**Data shown**:
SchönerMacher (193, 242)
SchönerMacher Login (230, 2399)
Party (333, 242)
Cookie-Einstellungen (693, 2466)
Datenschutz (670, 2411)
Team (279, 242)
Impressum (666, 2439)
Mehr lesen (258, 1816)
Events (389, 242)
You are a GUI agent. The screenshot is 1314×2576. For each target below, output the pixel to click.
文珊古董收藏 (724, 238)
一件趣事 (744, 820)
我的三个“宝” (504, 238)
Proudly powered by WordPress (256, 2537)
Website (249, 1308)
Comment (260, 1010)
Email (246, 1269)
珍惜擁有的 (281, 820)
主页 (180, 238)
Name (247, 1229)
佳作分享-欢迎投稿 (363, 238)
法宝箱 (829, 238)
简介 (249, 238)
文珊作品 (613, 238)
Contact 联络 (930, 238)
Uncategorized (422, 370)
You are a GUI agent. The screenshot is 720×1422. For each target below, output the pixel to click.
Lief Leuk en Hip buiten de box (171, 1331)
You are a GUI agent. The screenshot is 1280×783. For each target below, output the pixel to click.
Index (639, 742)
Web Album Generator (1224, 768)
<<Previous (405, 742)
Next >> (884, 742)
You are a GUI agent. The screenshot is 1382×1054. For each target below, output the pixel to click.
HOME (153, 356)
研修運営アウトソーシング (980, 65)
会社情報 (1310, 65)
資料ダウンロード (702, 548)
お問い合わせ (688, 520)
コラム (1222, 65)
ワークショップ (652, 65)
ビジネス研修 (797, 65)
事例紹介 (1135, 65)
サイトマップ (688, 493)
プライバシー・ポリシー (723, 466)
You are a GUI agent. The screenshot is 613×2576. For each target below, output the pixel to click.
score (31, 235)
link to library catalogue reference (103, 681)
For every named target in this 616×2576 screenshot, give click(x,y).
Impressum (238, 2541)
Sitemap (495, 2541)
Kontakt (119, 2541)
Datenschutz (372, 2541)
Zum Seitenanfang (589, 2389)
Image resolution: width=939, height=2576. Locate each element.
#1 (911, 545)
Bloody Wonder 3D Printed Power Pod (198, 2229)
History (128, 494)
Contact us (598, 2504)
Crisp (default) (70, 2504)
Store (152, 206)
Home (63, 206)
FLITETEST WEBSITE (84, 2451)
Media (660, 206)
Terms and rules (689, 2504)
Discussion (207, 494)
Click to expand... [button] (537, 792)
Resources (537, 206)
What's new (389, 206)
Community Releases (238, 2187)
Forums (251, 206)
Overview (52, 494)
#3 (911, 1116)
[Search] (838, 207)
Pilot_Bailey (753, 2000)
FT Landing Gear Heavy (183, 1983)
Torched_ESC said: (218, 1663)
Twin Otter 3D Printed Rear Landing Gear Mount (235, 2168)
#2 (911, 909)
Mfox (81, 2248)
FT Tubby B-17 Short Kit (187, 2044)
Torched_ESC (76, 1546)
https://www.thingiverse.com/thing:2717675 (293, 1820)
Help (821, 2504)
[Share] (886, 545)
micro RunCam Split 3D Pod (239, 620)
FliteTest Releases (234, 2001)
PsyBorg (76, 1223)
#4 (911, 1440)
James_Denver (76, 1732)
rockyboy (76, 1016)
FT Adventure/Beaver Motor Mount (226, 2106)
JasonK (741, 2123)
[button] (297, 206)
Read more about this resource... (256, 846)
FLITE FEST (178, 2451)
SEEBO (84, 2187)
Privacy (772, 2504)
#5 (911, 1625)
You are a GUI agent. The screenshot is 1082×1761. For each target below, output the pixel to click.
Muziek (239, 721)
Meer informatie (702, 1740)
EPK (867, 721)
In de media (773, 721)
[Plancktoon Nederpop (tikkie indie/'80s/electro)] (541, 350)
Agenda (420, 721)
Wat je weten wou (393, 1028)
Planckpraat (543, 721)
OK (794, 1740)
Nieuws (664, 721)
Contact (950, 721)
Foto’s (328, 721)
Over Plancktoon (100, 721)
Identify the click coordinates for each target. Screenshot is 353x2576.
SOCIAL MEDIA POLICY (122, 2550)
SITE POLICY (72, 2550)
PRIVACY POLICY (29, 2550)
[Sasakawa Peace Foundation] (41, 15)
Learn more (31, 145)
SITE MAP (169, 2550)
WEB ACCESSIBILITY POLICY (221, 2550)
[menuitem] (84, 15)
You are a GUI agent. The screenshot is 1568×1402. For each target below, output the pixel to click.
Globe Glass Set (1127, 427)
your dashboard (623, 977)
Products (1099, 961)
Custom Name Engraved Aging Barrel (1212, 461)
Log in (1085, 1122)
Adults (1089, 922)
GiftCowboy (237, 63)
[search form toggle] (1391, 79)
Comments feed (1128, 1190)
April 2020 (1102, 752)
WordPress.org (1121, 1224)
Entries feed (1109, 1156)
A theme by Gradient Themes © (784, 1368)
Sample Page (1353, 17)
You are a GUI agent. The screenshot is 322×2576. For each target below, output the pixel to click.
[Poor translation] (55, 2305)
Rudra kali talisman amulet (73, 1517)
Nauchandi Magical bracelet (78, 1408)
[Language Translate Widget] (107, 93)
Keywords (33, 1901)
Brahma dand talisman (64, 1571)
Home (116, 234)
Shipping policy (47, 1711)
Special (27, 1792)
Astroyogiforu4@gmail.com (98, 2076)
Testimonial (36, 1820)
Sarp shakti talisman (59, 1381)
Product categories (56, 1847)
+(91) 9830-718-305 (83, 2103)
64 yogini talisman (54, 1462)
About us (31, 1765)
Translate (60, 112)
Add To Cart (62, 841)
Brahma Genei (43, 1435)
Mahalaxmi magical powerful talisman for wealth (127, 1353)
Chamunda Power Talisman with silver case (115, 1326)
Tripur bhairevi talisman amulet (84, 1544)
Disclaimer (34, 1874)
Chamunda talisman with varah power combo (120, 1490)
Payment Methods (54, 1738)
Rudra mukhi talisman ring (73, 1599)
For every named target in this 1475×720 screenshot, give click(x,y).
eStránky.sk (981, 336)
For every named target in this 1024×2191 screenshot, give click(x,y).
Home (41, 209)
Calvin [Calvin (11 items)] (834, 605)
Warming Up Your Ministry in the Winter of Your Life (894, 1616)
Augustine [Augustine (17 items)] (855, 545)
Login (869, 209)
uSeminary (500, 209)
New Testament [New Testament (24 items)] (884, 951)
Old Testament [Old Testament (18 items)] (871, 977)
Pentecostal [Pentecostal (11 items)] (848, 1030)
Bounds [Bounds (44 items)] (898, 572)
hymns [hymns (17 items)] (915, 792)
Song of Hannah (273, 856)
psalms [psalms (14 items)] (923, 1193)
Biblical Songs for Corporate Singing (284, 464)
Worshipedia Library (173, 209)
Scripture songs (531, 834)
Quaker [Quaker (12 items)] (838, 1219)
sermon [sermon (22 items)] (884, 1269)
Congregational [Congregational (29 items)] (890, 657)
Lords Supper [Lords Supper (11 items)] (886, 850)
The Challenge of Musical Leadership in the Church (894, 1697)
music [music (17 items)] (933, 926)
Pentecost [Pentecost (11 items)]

**Try it**: Please return exactly the lines from the opening line of the data above through the line with "score (31, 235)", both included and nothing else.

**Exercise answer**:
SchönerMacher (193, 242)
SchönerMacher Login (230, 2399)
Party (333, 242)
Cookie-Einstellungen (693, 2466)
Datenschutz (670, 2411)
Team (279, 242)
Impressum (666, 2439)
Mehr lesen (258, 1816)
Events (389, 242)
You are a GUI agent. The screenshot is 1314×2576. For each target below, output the pixel to click.
文珊古董收藏 (724, 238)
一件趣事 (744, 820)
我的三个“宝” (504, 238)
Proudly powered by WordPress (256, 2537)
Website (249, 1308)
Comment (260, 1010)
Email (246, 1269)
珍惜擁有的 (281, 820)
主页 (180, 238)
Name (247, 1229)
佳作分享-欢迎投稿 (363, 238)
法宝箱 (829, 238)
简介 (249, 238)
文珊作品 (613, 238)
Contact 联络 (930, 238)
Uncategorized (422, 370)
You are a GUI agent. The screenshot is 720×1422. For each target below, output the pixel to click.
Lief Leuk en Hip buiten de box (171, 1331)
You are a GUI agent. The screenshot is 1280×783. For each target below, output the pixel to click.
Index (639, 742)
Web Album Generator (1224, 768)
<<Previous (405, 742)
Next >> (884, 742)
You are a GUI agent. The screenshot is 1382×1054. For each target below, output the pixel to click.
HOME (153, 356)
研修運営アウトソーシング (980, 65)
会社情報 (1310, 65)
資料ダウンロード (702, 548)
お問い合わせ (688, 520)
コラム (1222, 65)
ワークショップ (652, 65)
ビジネス研修 (797, 65)
事例紹介 (1135, 65)
サイトマップ (688, 493)
プライバシー・ポリシー (723, 466)
You are a GUI agent. The screenshot is 613×2576. For each target below, output the pixel to click.
score (31, 235)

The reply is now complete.